Si le crédit circule, ce n'est qu'à l'état de dettes et aux conditions de durée et de tribut qu'y met­tent les banques. La respiration économique du pays est réglée par l'action des banques. Elles ont été magnanimes pour la spéculation fantastique et malsaine de 1925 à 1929 ; inexorables pour la déflation catastrophique et inhumaine de 1930 à 1939 ; souples jusqu'aux milliards pour financer la guerre — tout en bâtissant sur le dos du pays, pour des générations, une dette proportionnelle à la fécondité de leur plume.

La société volée de son crédit

Pourtant, dans cette structure du crédit, entiè­rement soumise à l'action des banques, qu'est-ce qui vient des banques, et qu'est-ce qui vient de la société ?

La base du crédit est dans la production, dans l'existence de consommateurs qui savent se servir de cette production, dans les ressources naturel­les, dans les bienfaits de la température, dans le soleil et les pluies, dans la fécondité du sol et des animaux, dans l'intelligence de la population, dans le travail des bras et des cerveaux, dans la science appliquée, dans l'instruction, dans les in­ventions, dans la division avantageuse du travail, dans l'organisation de la société, dans la collabo­ration entre patrons et ouvriers, dans l'initiative privée ou coopérative, dans les communications et les échanges entre les hommes, dans les moyens de transport et d'entreposage, dans la confiance que les hommes se font les uns aux autres, dans l'honnêteté mutuelle, dans l'éthique, dans la loi, dans le droit reconnu, dans la civilisation elle-même.

C'est une base éminemment sociale. Tout cela est le fait de la communauté organisée et produc­tive, pas le fait des banquiers.

Qu'est-ce que le banquier, lui, comme banquier, apporte dans la structure du crédit ? Si l'on met de côté son astuce, il apporte un livre, une plume, un coffre-fort, articles qu'il n'a même pas fabri­qués, et son aptitude à tenir des livres.

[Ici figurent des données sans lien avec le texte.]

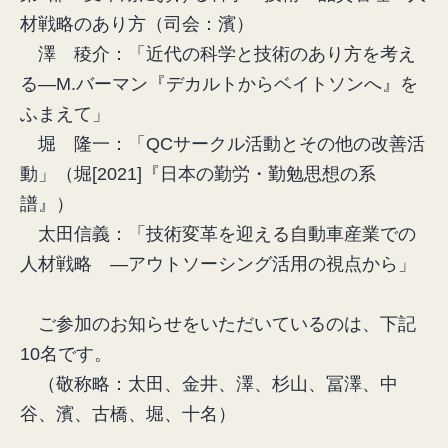
材戦略のあり方（司会：濱）
澤 稜介：「近代の科学と技術のあり方を考え
る―M.バーマン『デカルトからベイトソンへ』を
ふまえて」
堀 隆一：「QCサークル活動とその他の改善活
動」（堀[2021]『日本の勤労・勤勉思想の系
譜』）
太田信義：「技術変革を迎える自動車産業での
人材戦略 ―アウトソーシング活用の視点から」
ご参加のお知らせをいただいているのは、下記
10名です。
（敬称略：太田、金井、澤、杉山、冨澤、中
谷、濱、古橋、堀、十名）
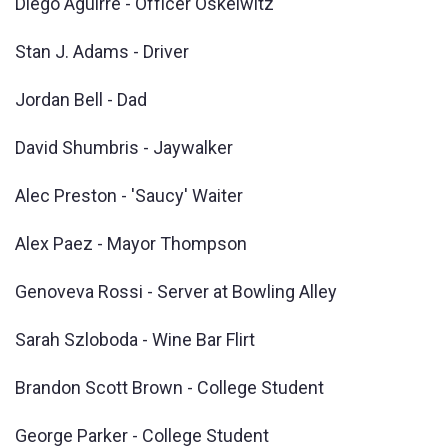
Diego Aguirre - Officer Oskelwitz
Stan J. Adams - Driver
Jordan Bell - Dad
David Shumbris - Jaywalker
Alec Preston - 'Saucy' Waiter
Alex Paez - Mayor Thompson
Genoveva Rossi - Server at Bowling Alley
Sarah Szloboda - Wine Bar Flirt
Brandon Scott Brown - College Student
George Parker - College Student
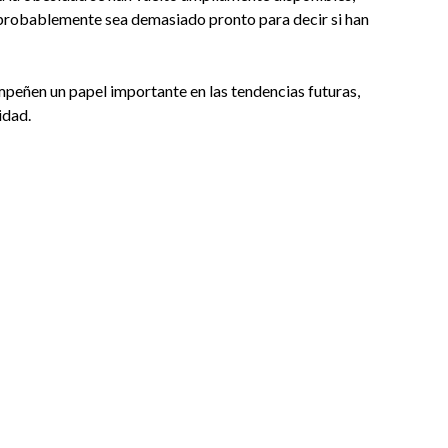
, probablemente sea demasiado pronto para decir si han
eñen un papel importante en las tendencias futuras,
idad.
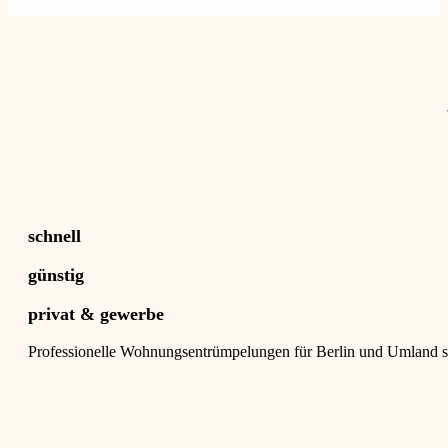
schnell
günstig
privat & gewerbe
Professionelle Wohnungsentrümpelungen für Berlin und Umland se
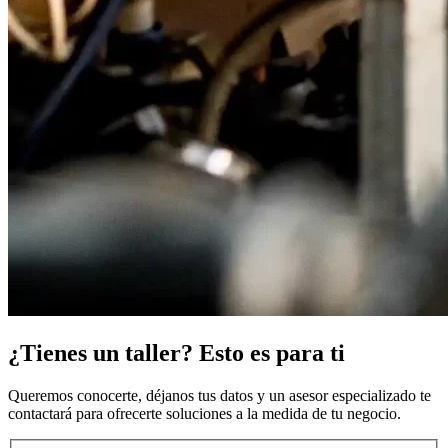
¿Tienes un taller? Esto es para ti
Queremos conocerte, déjanos tus datos y un asesor especializado te
contactará para ofrecerte soluciones a la medida de tu negocio.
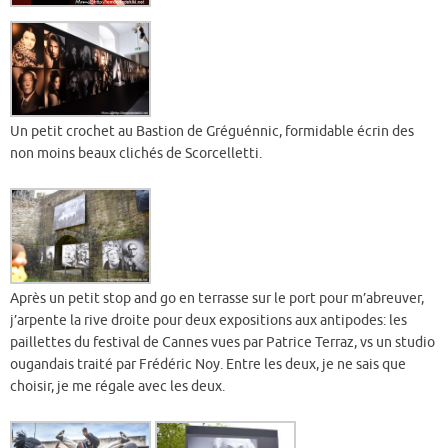
Un petit crochet au Bastion de Gréguénnic, formidable écrin des
non moins beaux clichés de Scorcelletti.
Après un petit stop and go en terrasse sur le port pour m’abreuver,
j’arpente la rive droite pour deux expositions aux antipodes: les
paillettes du festival de Cannes vues par Patrice Terraz, vs un studio
ougandais traité par Frédéric Noy. Entre les deux, je ne sais que
choisir, je me régale avec les deux.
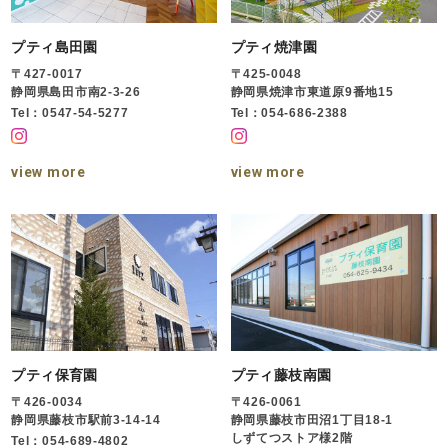
プティ島田園
プティ焼津園
〒427-0017
〒425-0048
静岡県島田市南2-3-26
静岡県焼津市東道原9番地15
Tel：0547-54-5277
Tel：054-686-2388
view more
view more
プティ保育園
プティ藤枝南園
〒426-0034
〒426-0061
静岡県藤枝市駅前3-14-14
静岡県藤枝市田沼1丁目18-1
しずてつストア様2階
Tel：054-689-4802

Assurément, il apporte aussi l'art de prêter. Cet art est relativement facile. Même Séraphin l'avait appris. D'ailleurs, les Caisses Populaires ont dé­montré qu'il n'y a pas besoin de provenir d'une souche spéciale pour comprendre et exécuter judi­cieusement les opérations de prêts et de place­ments.

Remède logique

Si le peuple lui-même apporte tous les éléments qu'il faut pour bâtir une structure de crédit, pourquoi ne la bâtirait-il pas lui-même, au lieu d'en aliéner le soin, le contrôle et les avantages aux banques ?

C'est justement là l'objectif principal du systè­me des Succursales du Trésor, tel qu'il fonctionne en Alberta depuis plus de six années, et tel que nous en voulons un adapté à notre belle et riche Nouvelle-France.

Les Maisons du Trésor existent pour permettre aux citoyens de la province de se servir du crédit de leur province dans leurs transactions d'achats et de ventes, sans le faire d'abord monnayer par les banquiers.

Il s'agit essentiellement d'une comptabilité in­terne, pour le commerce dans les limites de la province, en autant que les citoyens de la pro­vince voudront bien librement le préférer au sys­tème de comptabilité-dette des banquiers.